= IBM Global Mirror =

Data replication system

Global Mirror is an IBM technology that provides data replication over extended distances between two sites for business continuity and disaster recovery. If adequate bandwidth exists, Global Mirror provides a recovery point objective (RPO) of as low as 3–5 seconds between the two sites at extended distances with no performance impact on the application at the primary site. It replicates the data asynchronously and also forms a consistency group at a regular interval allowing a clean recovery of the application.

The two sites can be on separate continents or simply on different utility grids. IBM also provides a synchronous data replication called Metro Mirror, which is designed to support replication at "Metropolitan" distances of (normally) less than 300 km.

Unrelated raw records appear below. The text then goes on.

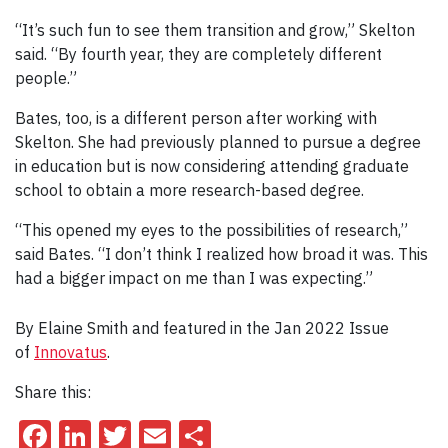
“It’s such fun to see them transition and grow,” Skelton
said. “By fourth year, they are completely different
people.”
Bates, too, is a different person after working with
Skelton. She had previously planned to pursue a degree
in education but is now considering attending graduate
school to obtain a more research-based degree.
“This opened my eyes to the possibilities of research,”
said Bates. “I don’t think I realized how broad it was. This
had a bigger impact on me than I was expecting.”
By Elaine Smith and featured in the Jan 2022 Issue
of
Innovatus
.
Share this:
Facebook
LinkedIn
Twitter
Email
Share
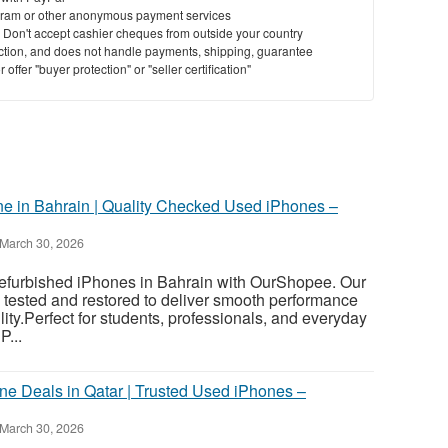
ram or other anonymous payment services
y. Don't accept cashier cheques from outside your country
St
saction, and does not handle payments, shipping, guarantee
offer "buyer protection" or "seller certification"
N
Ci
Fil
e in Bahrain | Quality Checked Used iPhones –
March 30, 2026
 refurbished iPhones in Bahrain with OurShopee. Our
 tested and restored to deliver smooth performance
ility.Perfect for students, professionals, and everyday
P...
ne Deals in Qatar | Trusted Used iPhones –
March 30, 2026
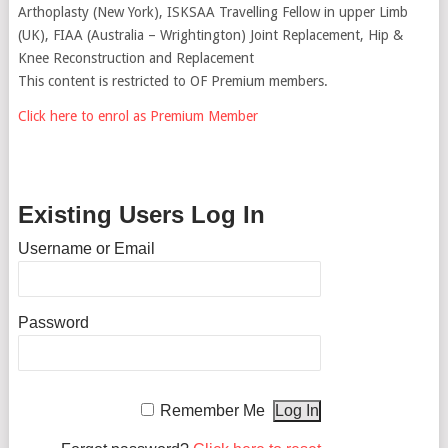
Arthoplasty (New York), ISKSAA Travelling Fellow in upper Limb
(UK), FIAA (Australia – Wrightington) Joint Replacement, Hip &
Knee Reconstruction and Replacement
This content is restricted to OF Premium members.
Click here to enrol as Premium Member
Existing Users Log In
Username or Email
Password
Remember Me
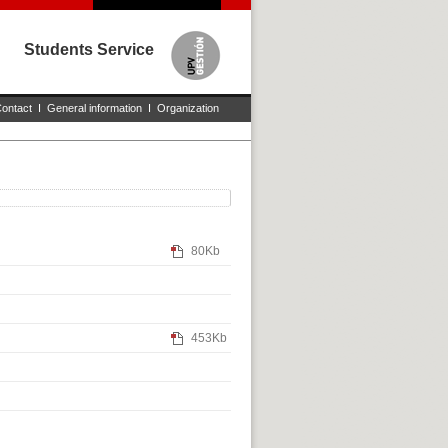
Students Service
ontact
I
General information
I
Organization
80Kb
453Kb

Global Mirror is based on IBM Copy Services functions: Global Copy and FlashCopy. Global mirror periodically pauses updates of the primary volumes and swaps change recording bitmaps. It then uses the previous bitmap to drain updates from the primary volumes to the secondaries. After all primary updates have been drained, the secondary volumes are used as the source for a FlashCopy to tertiary volumes at the recovery site. This ensures that the tertiary copy of the volumes has point-in-time consistency. By grouping many volumes into one Global Mirror session multiple volumes may be copied to the recovery site simultaneously while maintaining point-in-time consistency across those volumes.

Global Mirror can be combined with a wide area network clustering product like Geographically Dispersed Parallel Sysplex (GDPS), HACMP/XD, or IBM TotalStorage Continuous Availability for Windows to provide for automated failover between sites. This combined solution provides lower recovery time objective (RTO), because it allows most applications to automatically resume productive operation in 30–600 seconds.

The Global Mirror function is available on IBM Storage devices including the DS8000 series (DS8100, DS8300, DS8700, DS8800, DS8870), the DS6800, the Enterprise Storage Server Models 800 and 750, midrange storage servers V7000, DS4000 family, and the IBM SAN Volume Controller.